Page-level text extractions
=== Section Start ===
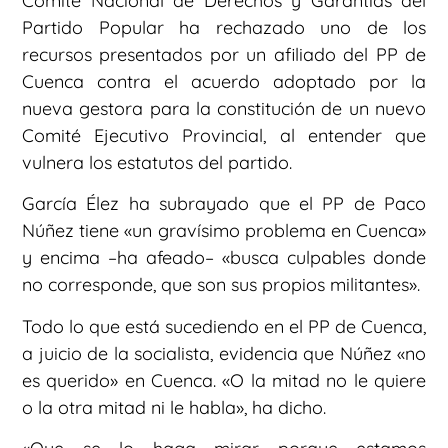
Comité Nacional de Derechos y Garantías del
Partido Popular ha rechazado uno de los
recursos presentados por un afiliado del PP de
Cuenca contra el acuerdo adoptado por la
nueva gestora para la constitución de un nuevo
Comité Ejecutivo Provincial, al entender que
vulnera los estatutos del partido.
García Élez ha subrayado que el PP de Paco
Núñez tiene «un gravísimo problema en Cuenca»
y encima –ha afeado– «busca culpables donde
no corresponde, que son sus propios militantes».
Todo lo que está sucediendo en el PP de Cuenca,
a juicio de la socialista, evidencia que Núñez «no
es querido» en Cuenca. «O la mitad no le quiere
o la otra mitad ni le habla», ha dicho.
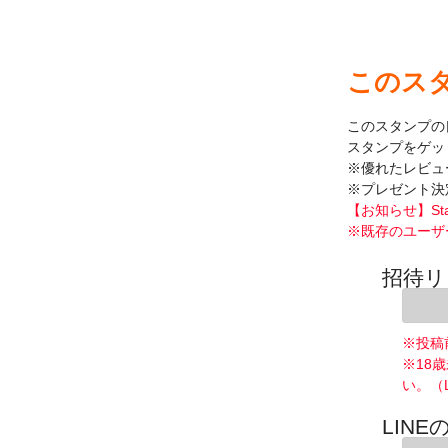
このス
このスタンプの
スタンプをゲッ
※優れたレビュ
※プレゼント決
【お知らせ】St
※既存のユーザ
招待リ
※投稿
※18
い。（
LINE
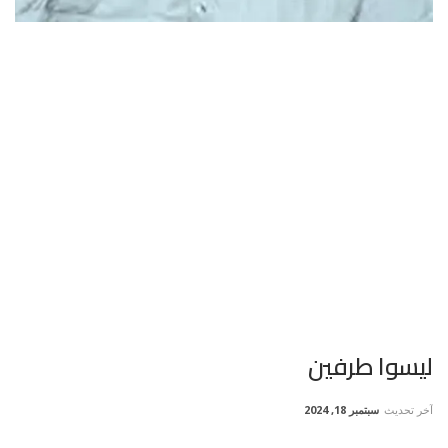
ليسوا طرفين
آخر تحديث
سبتمبر 18, 2024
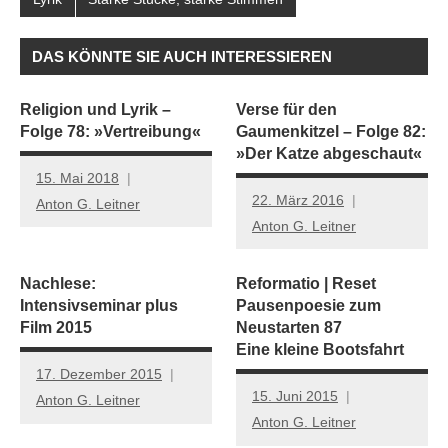
DAS KÖNNTE SIE AUCH INTERESSIEREN
Religion und Lyrik –
Verse für den
Folge 78: »Vertreibung«
Gaumenkitzel – Folge 82:
»Der Katze abgeschaut«
15. Mai 2018
22. März 2016
Anton G. Leitner
Anton G. Leitner
Nachlese:
Reformatio | Reset
Intensivseminar plus
Pausenpoesie zum
Film 2015
Neustarten 87
Eine kleine Bootsfahrt
17. Dezember 2015
15. Juni 2015
Anton G. Leitner
Anton G. Leitner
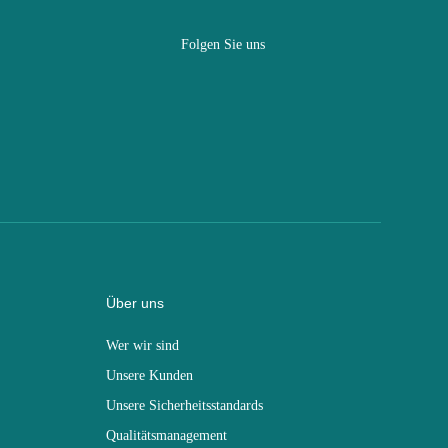
Folgen Sie uns
Über uns
Wer wir sind
Unsere Kunden
Unsere Sicherheitsstandards
Qualitätsmanagement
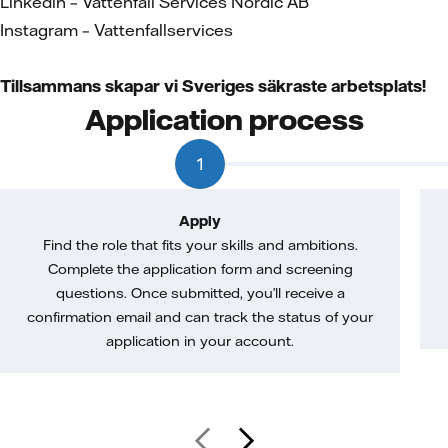
Linkedin – Vattenfall Services Nordic AB
Instagram – Vattenfallservices
Tillsammans skapar vi Sveriges säkraste arbetsplats!
Application process
1
Apply
Find the role that fits your skills and ambitions.
Complete the application form and screening
questions. Once submitted, you’ll receive a
confirmation email and can track the status of your
application in your account.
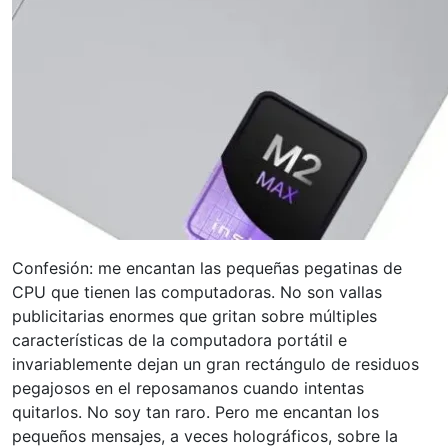
Confesión: me encantan las pequeñas pegatinas de
CPU que tienen las computadoras. No son vallas
publicitarias enormes que gritan sobre múltiples
características de la computadora portátil e
invariablemente dejan un gran rectángulo de residuos
pegajosos en el reposamanos cuando intentas
quitarlos. No soy tan raro. Pero me encantan los
pequeños mensajes, a veces holográficos, sobre la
=== Section End ===
Problem to work on:
Wherever the string "Comité" appears in the data above, report the whole line.

Task solution:
Comité Nacional de Derechos y Garantías del
Comité Ejecutivo Provincial, al entender que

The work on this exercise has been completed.